Directions: Could you restate word for word every line from the one containing "Mask: 'inferior vena" to the end of the data below, pictures excluded?

Data excerpts:
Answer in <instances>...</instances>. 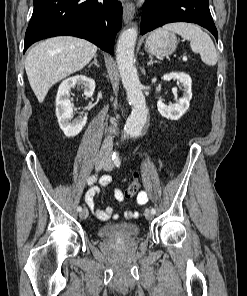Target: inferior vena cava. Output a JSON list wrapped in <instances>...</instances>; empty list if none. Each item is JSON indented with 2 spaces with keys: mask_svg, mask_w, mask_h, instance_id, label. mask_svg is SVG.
<instances>
[{
  "mask_svg": "<svg viewBox=\"0 0 247 296\" xmlns=\"http://www.w3.org/2000/svg\"><path fill=\"white\" fill-rule=\"evenodd\" d=\"M112 144H113V142H112V137H111L110 135H108V136L105 138V140H104V142H103V144H102V148H101V150H102V151H111V149H112Z\"/></svg>",
  "mask_w": 247,
  "mask_h": 296,
  "instance_id": "602c4592",
  "label": "inferior vena cava"
}]
</instances>
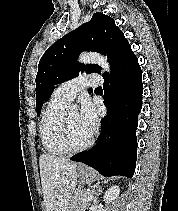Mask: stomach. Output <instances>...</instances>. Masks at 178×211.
I'll list each match as a JSON object with an SVG mask.
<instances>
[{"instance_id": "0dacf381", "label": "stomach", "mask_w": 178, "mask_h": 211, "mask_svg": "<svg viewBox=\"0 0 178 211\" xmlns=\"http://www.w3.org/2000/svg\"><path fill=\"white\" fill-rule=\"evenodd\" d=\"M81 182L92 183L96 179V173L88 167H82L79 171Z\"/></svg>"}]
</instances>
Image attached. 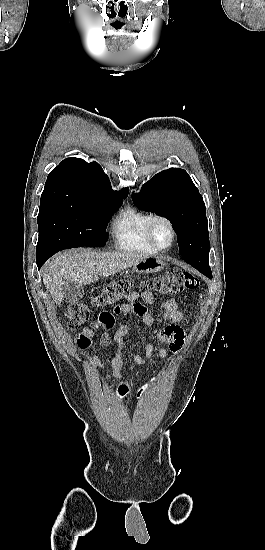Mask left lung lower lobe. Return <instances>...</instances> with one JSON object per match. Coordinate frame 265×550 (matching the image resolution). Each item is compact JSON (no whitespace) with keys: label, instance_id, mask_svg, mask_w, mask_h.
Listing matches in <instances>:
<instances>
[{"label":"left lung lower lobe","instance_id":"0a47b994","mask_svg":"<svg viewBox=\"0 0 265 550\" xmlns=\"http://www.w3.org/2000/svg\"><path fill=\"white\" fill-rule=\"evenodd\" d=\"M200 271L208 278H212L211 268L209 267V258H196L185 261Z\"/></svg>","mask_w":265,"mask_h":550}]
</instances>
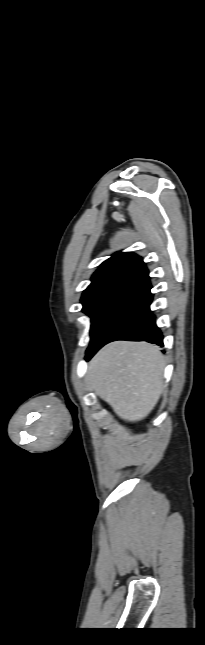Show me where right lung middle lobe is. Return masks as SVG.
<instances>
[{
	"mask_svg": "<svg viewBox=\"0 0 205 645\" xmlns=\"http://www.w3.org/2000/svg\"><path fill=\"white\" fill-rule=\"evenodd\" d=\"M150 301V291L125 289L83 304V312L91 317L92 323L91 342L87 353L98 350L115 331L131 320Z\"/></svg>",
	"mask_w": 205,
	"mask_h": 645,
	"instance_id": "dd1d6c3e",
	"label": "right lung middle lobe"
}]
</instances>
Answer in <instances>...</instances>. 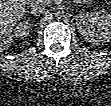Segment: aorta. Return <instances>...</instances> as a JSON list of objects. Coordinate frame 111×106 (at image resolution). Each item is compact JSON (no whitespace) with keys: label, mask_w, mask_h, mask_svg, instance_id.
I'll return each mask as SVG.
<instances>
[{"label":"aorta","mask_w":111,"mask_h":106,"mask_svg":"<svg viewBox=\"0 0 111 106\" xmlns=\"http://www.w3.org/2000/svg\"><path fill=\"white\" fill-rule=\"evenodd\" d=\"M55 15H56V17H58V18H64L65 15H66V13H65L64 10H59V11H57V12L55 13Z\"/></svg>","instance_id":"obj_1"}]
</instances>
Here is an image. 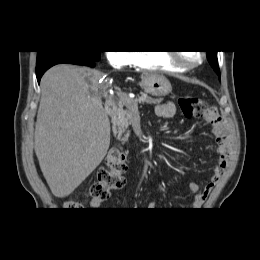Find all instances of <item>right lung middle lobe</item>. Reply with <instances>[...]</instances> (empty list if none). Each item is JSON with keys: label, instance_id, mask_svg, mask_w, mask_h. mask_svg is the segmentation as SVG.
<instances>
[{"label": "right lung middle lobe", "instance_id": "obj_1", "mask_svg": "<svg viewBox=\"0 0 260 260\" xmlns=\"http://www.w3.org/2000/svg\"><path fill=\"white\" fill-rule=\"evenodd\" d=\"M63 56L100 60V51H38L36 69Z\"/></svg>", "mask_w": 260, "mask_h": 260}]
</instances>
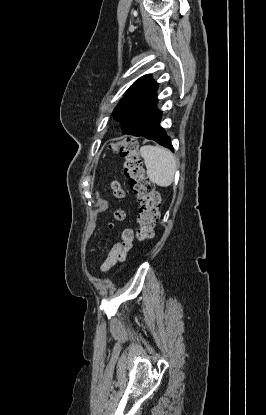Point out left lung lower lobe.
I'll return each mask as SVG.
<instances>
[{
  "mask_svg": "<svg viewBox=\"0 0 266 415\" xmlns=\"http://www.w3.org/2000/svg\"><path fill=\"white\" fill-rule=\"evenodd\" d=\"M139 136H143L147 139H151L156 141L157 143H159L160 145L169 148L173 151V146L171 144V140L168 137V135L166 134L165 130L162 127H159L158 129L151 131V132H147V133H143Z\"/></svg>",
  "mask_w": 266,
  "mask_h": 415,
  "instance_id": "0a47b994",
  "label": "left lung lower lobe"
}]
</instances>
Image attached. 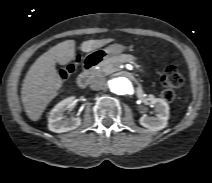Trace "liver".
<instances>
[{"label":"liver","instance_id":"liver-1","mask_svg":"<svg viewBox=\"0 0 212 183\" xmlns=\"http://www.w3.org/2000/svg\"><path fill=\"white\" fill-rule=\"evenodd\" d=\"M109 40L98 39L82 42L83 52L104 46ZM75 58V41L66 40L42 54L30 67L22 84L21 99L27 116L32 121L41 117L48 104L59 94L62 79L56 63L66 65Z\"/></svg>","mask_w":212,"mask_h":183}]
</instances>
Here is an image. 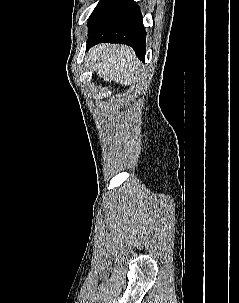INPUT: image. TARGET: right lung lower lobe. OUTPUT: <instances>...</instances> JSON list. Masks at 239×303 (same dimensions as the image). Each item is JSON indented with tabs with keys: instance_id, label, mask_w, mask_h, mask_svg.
<instances>
[{
	"instance_id": "1",
	"label": "right lung lower lobe",
	"mask_w": 239,
	"mask_h": 303,
	"mask_svg": "<svg viewBox=\"0 0 239 303\" xmlns=\"http://www.w3.org/2000/svg\"><path fill=\"white\" fill-rule=\"evenodd\" d=\"M87 50L101 42L130 45L144 61L146 32L142 14L133 0H110L88 26Z\"/></svg>"
}]
</instances>
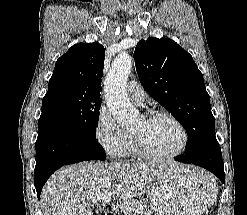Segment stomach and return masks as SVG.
I'll use <instances>...</instances> for the list:
<instances>
[{
  "label": "stomach",
  "mask_w": 247,
  "mask_h": 215,
  "mask_svg": "<svg viewBox=\"0 0 247 215\" xmlns=\"http://www.w3.org/2000/svg\"><path fill=\"white\" fill-rule=\"evenodd\" d=\"M217 192L205 171L183 165L171 168L151 188L149 202L156 215H202Z\"/></svg>",
  "instance_id": "obj_1"
}]
</instances>
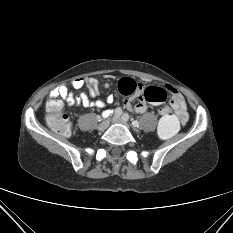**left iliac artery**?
Returning a JSON list of instances; mask_svg holds the SVG:
<instances>
[{
  "label": "left iliac artery",
  "instance_id": "obj_1",
  "mask_svg": "<svg viewBox=\"0 0 233 233\" xmlns=\"http://www.w3.org/2000/svg\"><path fill=\"white\" fill-rule=\"evenodd\" d=\"M122 119L125 120V121H128L129 120V114L124 113L123 116H122Z\"/></svg>",
  "mask_w": 233,
  "mask_h": 233
}]
</instances>
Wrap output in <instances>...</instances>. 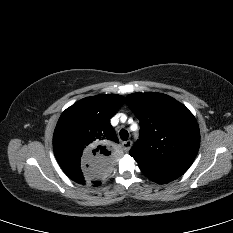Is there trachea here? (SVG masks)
I'll return each instance as SVG.
<instances>
[{"mask_svg": "<svg viewBox=\"0 0 233 233\" xmlns=\"http://www.w3.org/2000/svg\"><path fill=\"white\" fill-rule=\"evenodd\" d=\"M128 136H129L128 131H126V130L120 131V137L123 141H126L128 139Z\"/></svg>", "mask_w": 233, "mask_h": 233, "instance_id": "trachea-1", "label": "trachea"}]
</instances>
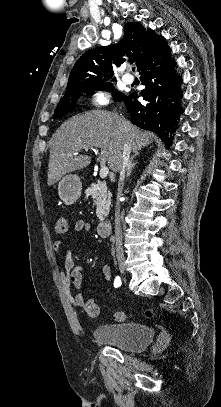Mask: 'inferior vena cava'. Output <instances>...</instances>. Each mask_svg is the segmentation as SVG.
Here are the masks:
<instances>
[{
	"label": "inferior vena cava",
	"instance_id": "obj_1",
	"mask_svg": "<svg viewBox=\"0 0 221 407\" xmlns=\"http://www.w3.org/2000/svg\"><path fill=\"white\" fill-rule=\"evenodd\" d=\"M130 152H131V149H130L129 143H125L121 157H120L119 165H118V172L120 173L118 195H121L122 184H123V181L125 178ZM115 246H116L117 260H118V262H123L124 253H123V246H122V229H121V221H120L119 203H117L116 210H115Z\"/></svg>",
	"mask_w": 221,
	"mask_h": 407
}]
</instances>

Worked solution:
Mask: 'inferior vena cava'. Output <instances>...</instances>. Each mask_svg is the segmentation as SVG.
Here are the masks:
<instances>
[{
	"label": "inferior vena cava",
	"instance_id": "obj_1",
	"mask_svg": "<svg viewBox=\"0 0 221 407\" xmlns=\"http://www.w3.org/2000/svg\"><path fill=\"white\" fill-rule=\"evenodd\" d=\"M130 152H131V149H130L129 143H125L121 157H120L119 165H118V172L120 173L118 195H121L122 184H123V181L125 178ZM115 246H116L117 260H118V262H123L124 253H123V246H122V229H121V221H120L119 203H117L116 210H115Z\"/></svg>",
	"mask_w": 221,
	"mask_h": 407
}]
</instances>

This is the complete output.